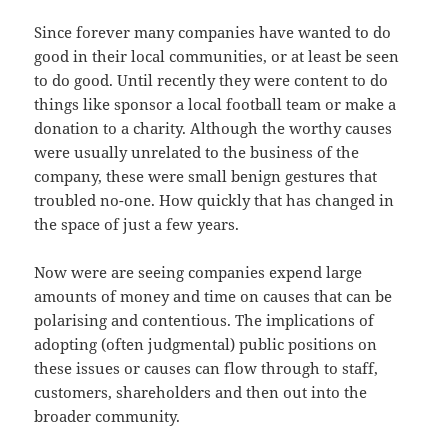
Since forever many companies have wanted to do
good in their local communities, or at least be seen
to do good. Until recently they were content to do
things like sponsor a local football team or make a
donation to a charity. Although the worthy causes
were usually unrelated to the business of the
company, these were small benign gestures that
troubled no-one. How quickly that has changed in
the space of just a few years.
Now were are seeing companies expend large
amounts of money and time on causes that can be
polarising and contentious. The implications of
adopting (often judgmental) public positions on
these issues or causes can flow through to staff,
customers, shareholders and then out into the
broader community.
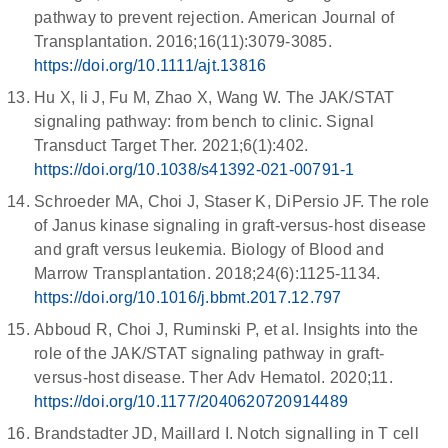
pathway to prevent rejection. American Journal of
Transplantation. 2016;16(11):3079-3085.
https://doi.org/10.1111/ajt.13816
Hu X, li J, Fu M, Zhao X, Wang W. The JAK/STAT
signaling pathway: from bench to clinic. Signal
Transduct Target Ther. 2021;6(1):402.
https://doi.org/10.1038/s41392-021-00791-1
Schroeder MA, Choi J, Staser K, DiPersio JF. The role
of Janus kinase signaling in graft-versus-host disease
and graft versus leukemia. Biology of Blood and
Marrow Transplantation. 2018;24(6):1125-1134.
https://doi.org/10.1016/j.bbmt.2017.12.797
Abboud R, Choi J, Ruminski P, et al. Insights into the
role of the JAK/STAT signaling pathway in graft-
versus-host disease. Ther Adv Hematol. 2020;11.
https://doi.org/10.1177/2040620720914489
Brandstadter JD, Maillard I. Notch signalling in T cell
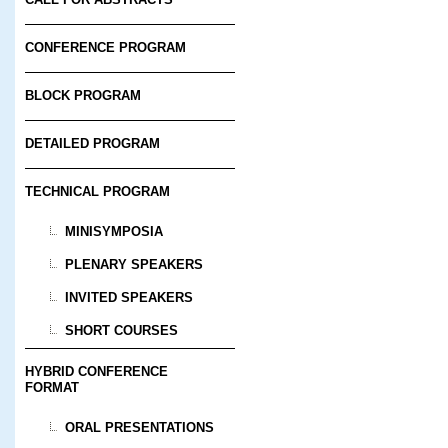
CONFERENCE PROGRAM
BLOCK PROGRAM
DETAILED PROGRAM
TECHNICAL PROGRAM
MINISYMPOSIA
PLENARY SPEAKERS
INVITED SPEAKERS
SHORT COURSES
HYBRID CONFERENCE
FORMAT
ORAL PRESENTATIONS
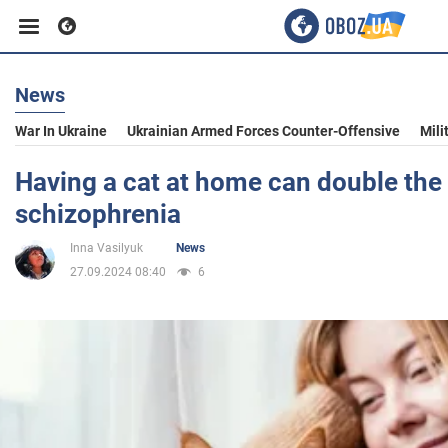
News
Business
War In Ukraine
Ukrainian Armed Forces Counter-Offensive
Mili
Sport
Having a cat at home can double the 
schizophrenia
Entertainment
Inna Vasilyuk
News
27.09.2024 08:40
6
Life
Politics
Society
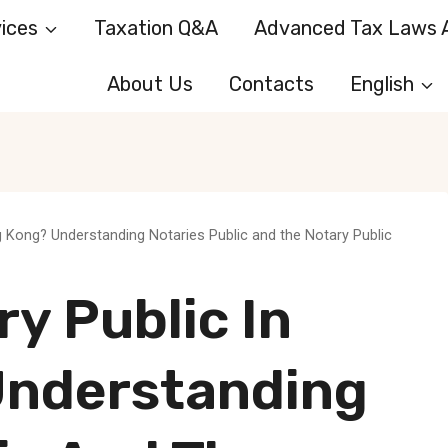
ices
Taxation Q&A
Advanced Tax Laws A
About Us
Contacts
English
g Kong? Understanding Notaries Public and the Notary Public
ry Public In
Understanding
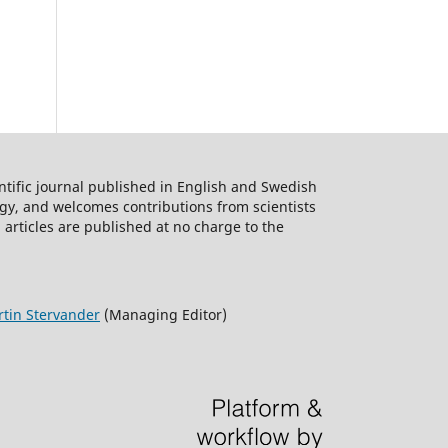
ntific journal published in English and Swedish
logy, and welcomes contributions from scientists
 articles are published at no charge to the
tin Stervander
(Managing Editor)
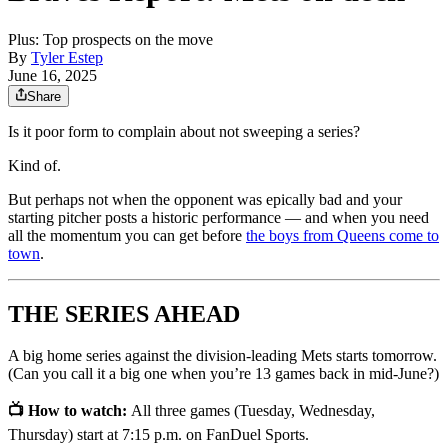
Plus: Top prospects on the move
By
Tyler Estep
June 16, 2025
Share
Is it poor form to complain about not sweeping a series?
Kind of.
But perhaps not when the opponent was epically bad and your
starting pitcher posts a historic performance — and when you need
all the momentum you can get before
the boys from Queens come to
town
.
THE SERIES AHEAD
A big home series against the division-leading Mets starts tomorrow.
(Can you call it a big one when you’re 13 games back in mid-June?)
📺 How to watch:
All three games (Tuesday, Wednesday,
Thursday) start at 7:15 p.m. on FanDuel Sports.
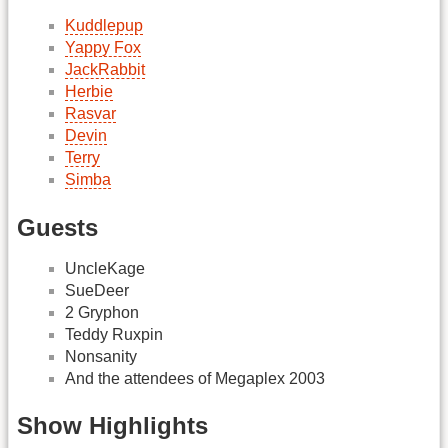
Kuddlepup
Yappy Fox
JackRabbit
Herbie
Rasvar
Devin
Terry
Simba
Guests
UncleKage
SueDeer
2 Gryphon
Teddy Ruxpin
Nonsanity
And the attendees of Megaplex 2003
Show Highlights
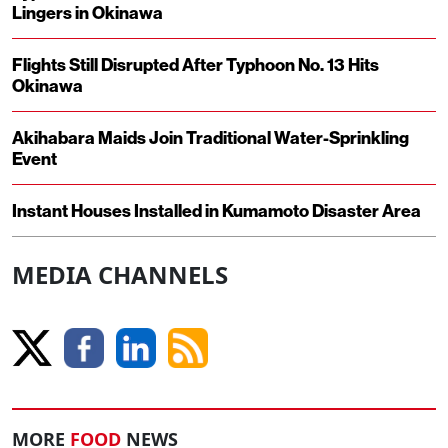
Lingers in Okinawa
Flights Still Disrupted After Typhoon No. 13 Hits
Okinawa
Akihabara Maids Join Traditional Water-Sprinkling
Event
Instant Houses Installed in Kumamoto Disaster Area
MEDIA CHANNELS
MORE
FOOD
NEWS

◇ ◇ ◇ ◇

**WORK TO BE COMPLETED**
Print exactly, with no pictures, the lines above from the one that holds "polarising and contentious." through the one that holds "signaling pathway: from", both of them included.

**ANSWER SPACE**
polarising and contentious. The implications of
adopting (often judgmental) public positions on
these issues or causes can flow through to staff,
customers, shareholders and then out into the
broader community.
pathway to prevent rejection. American Journal of
Transplantation. 2016;16(11):3079-3085.
https://doi.org/10.1111/ajt.13816
Hu X, li J, Fu M, Zhao X, Wang W. The JAK/STAT
signaling pathway: from bench to clinic. Signal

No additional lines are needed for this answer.